Researchers working in artificial intelligence create computing systems that simulate human thinking, in order to create smarter computers and robots and to learn more about how the human mind thinks. Although early AI research was dominated by the design of systems that aimed to solve problems by follow logical rules, much AI research since the 70’s has suggested that many of the ways that we think and feel are in some way decentralised, featuring processes that are parallel and distributed. Instead of one unified set of rules controlled from above, these systems feature break thinking down into many separate processes, allowing thought to emerge from the bottom up.
Minsky (1994) popularised the idea that thinking can be simulated by interactions between multitudes of cognitive agents working in parallel, often in competition. Each of these agents is highly specialised to carry our a particular mental process, but are by themselves unintelligent. No one agent is capable of thought or complex understanding, but as a result of their working together, complex thinking emerges. According to this idea, simple thought processes that we take for granted such as coordinating building a tower of toy blocks, are composed of mini societies of agents. One simple example given is the AI program written for a robot built in the 60’s designed to build a tower of toy wooden blocks. The robot has a video camera to see with and a robot arm to manipulate the blocks with.

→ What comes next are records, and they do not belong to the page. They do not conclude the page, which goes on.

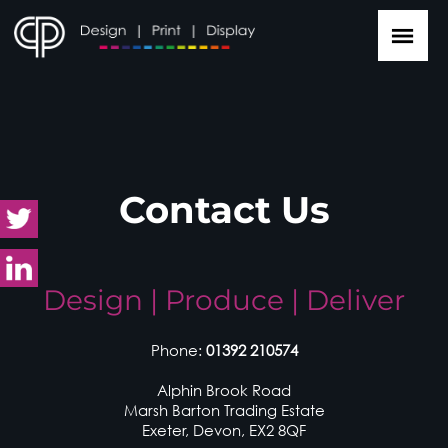
Contact Us
Design | Produce | Deliver
Phone:
01392 210574
Alphin Brook Road
Marsh Barton Trading Estate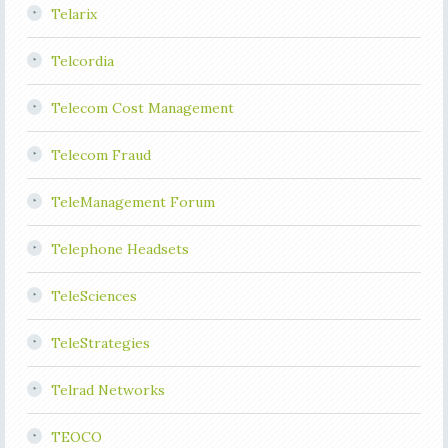
Telarix
Telcordia
Telecom Cost Management
Telecom Fraud
TeleManagement Forum
Telephone Headsets
TeleSciences
TeleStrategies
Telrad Networks
TEOCO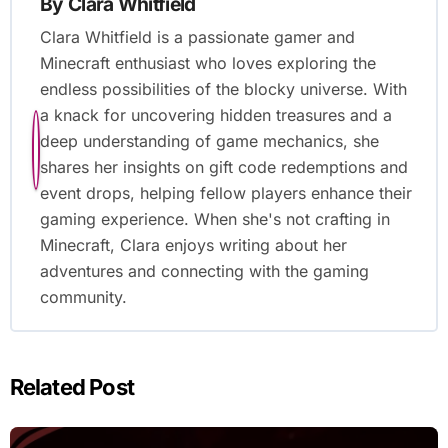
By
Clara Whitfield
Clara Whitfield is a passionate gamer and
Minecraft enthusiast who loves exploring the
endless possibilities of the blocky universe. With
a knack for uncovering hidden treasures and a
deep understanding of game mechanics, she
shares her insights on gift code redemptions and
event drops, helping fellow players enhance their
gaming experience. When she's not crafting in
Minecraft, Clara enjoys writing about her
adventures and connecting with the gaming
community.
Related Post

A more complex model is an example of a Connectionist AI system, designed to simulate parallel and distributed memory processes.
This example is one of the simplest used to describe decentralised models of mind, others involve many more layers, that break down thought processes into smaller and smaller parts that don’t use the kind of language we speak everyday. These sub-symbolic processes are difficult to describe as the units are so abstracted from our experience of things.
Parallel, distributed and decentralised models of mind offer us a completely different way to describe how we think and feel. Contrary to the unified and sequential way that we experience our thoughts and the sense of control that this gives us, behind the scenes, our thoughts are the result of many different and competing processes, running in parallel, often without our knowledge or control.
This has profound implications for the way we understand our own and one others thoughts and identities.
In his book, ‘Turtles, Termites and Traffic Jams’ introduces the centralised mindset as the tendency to assume that things are happening because they are being controlled by a central power. For years we believed that flocking occurred when birds followed the directions of a leader birds and that termite queens managed their colony. StarLogo, a massively parallel version of Logo, was designed to support children to model complex systems. In ‘Turtles, Termites and Traffic Jams’ Resnick discussed various decentred views of mind. Describing trends in psychoanalysis and AI, he stated that the decentralisation zeitgeist was ‘creating an environment in which decentralised models of mind seem natural and sensible.’ Since then there has been no sign of any new tools being developed to support people to explore these ideas, possibly because decentralised cognitive architectures don’t feature the same easily understood agent, colony level behaviours that natural systems do. e.g. the behaviour of a fish and the behaviour of a school of fish.
This project aims to make use of decentralised behaviours found in nature and in artificial life and use them to explore creative new ways to describe decentralised cognition.